What you need to do: Please count, in the material below, each line containing "zuurstof", and report only the number.

BEGIN

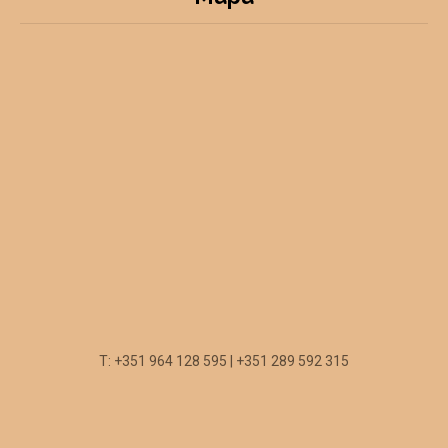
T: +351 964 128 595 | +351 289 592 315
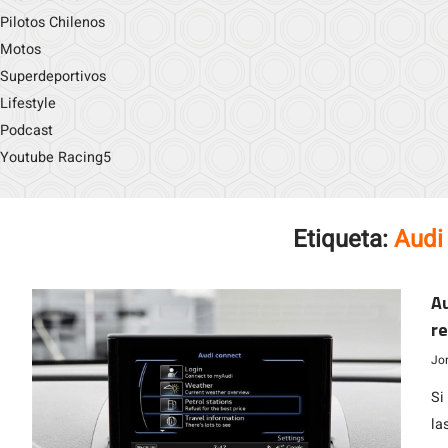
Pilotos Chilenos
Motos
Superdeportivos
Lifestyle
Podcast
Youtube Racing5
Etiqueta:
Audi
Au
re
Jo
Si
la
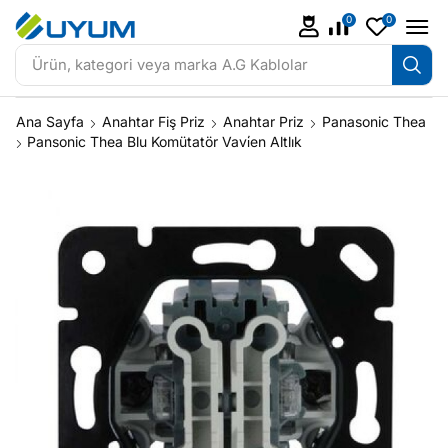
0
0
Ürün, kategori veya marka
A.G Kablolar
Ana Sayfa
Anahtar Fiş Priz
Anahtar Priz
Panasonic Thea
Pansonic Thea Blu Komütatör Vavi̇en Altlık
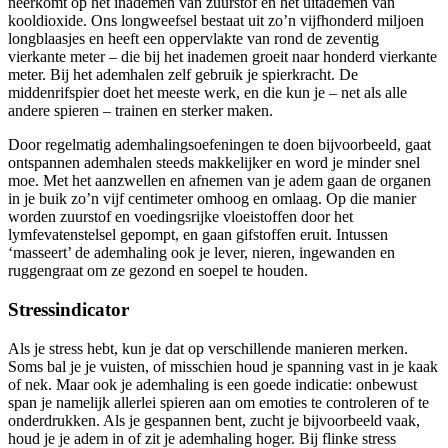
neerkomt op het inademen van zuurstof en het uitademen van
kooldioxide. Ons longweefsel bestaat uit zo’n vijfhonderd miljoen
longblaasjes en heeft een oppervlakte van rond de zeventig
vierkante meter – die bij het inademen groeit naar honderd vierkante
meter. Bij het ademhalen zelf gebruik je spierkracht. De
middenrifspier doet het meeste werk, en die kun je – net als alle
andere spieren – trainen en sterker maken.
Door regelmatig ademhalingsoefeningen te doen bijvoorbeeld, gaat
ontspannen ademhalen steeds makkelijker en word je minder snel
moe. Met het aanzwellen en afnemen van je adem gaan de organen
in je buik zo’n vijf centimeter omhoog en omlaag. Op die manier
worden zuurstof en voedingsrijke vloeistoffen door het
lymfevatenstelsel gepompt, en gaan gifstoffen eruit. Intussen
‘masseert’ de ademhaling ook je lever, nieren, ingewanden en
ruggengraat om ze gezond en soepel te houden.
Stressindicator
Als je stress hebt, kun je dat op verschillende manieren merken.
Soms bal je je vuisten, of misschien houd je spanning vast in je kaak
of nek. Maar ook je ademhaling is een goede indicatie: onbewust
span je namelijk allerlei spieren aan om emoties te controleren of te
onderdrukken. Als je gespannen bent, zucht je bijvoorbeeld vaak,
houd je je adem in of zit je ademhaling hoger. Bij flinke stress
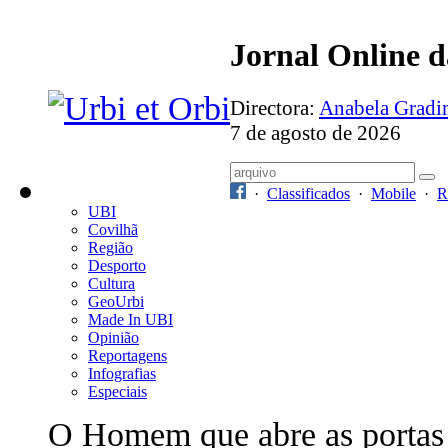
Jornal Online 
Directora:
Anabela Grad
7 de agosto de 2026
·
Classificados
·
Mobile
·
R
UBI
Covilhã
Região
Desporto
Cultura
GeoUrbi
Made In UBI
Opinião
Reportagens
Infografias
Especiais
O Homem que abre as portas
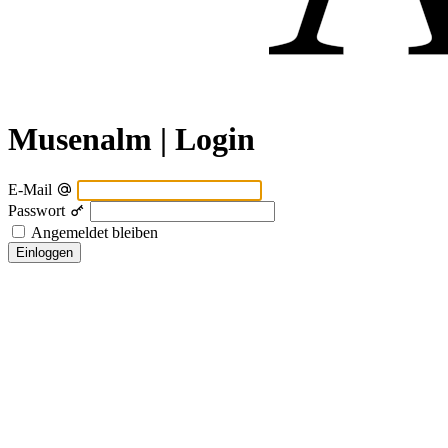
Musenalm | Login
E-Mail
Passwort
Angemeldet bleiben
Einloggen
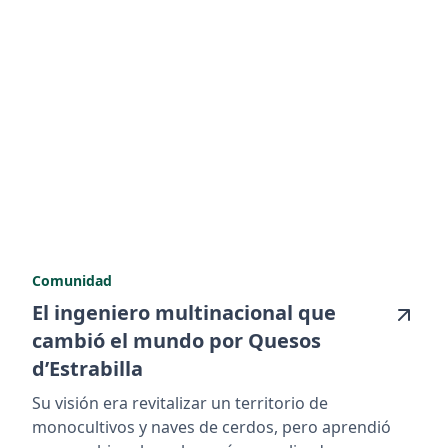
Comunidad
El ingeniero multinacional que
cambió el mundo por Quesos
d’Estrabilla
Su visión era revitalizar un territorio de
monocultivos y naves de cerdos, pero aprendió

END

Completed task: 2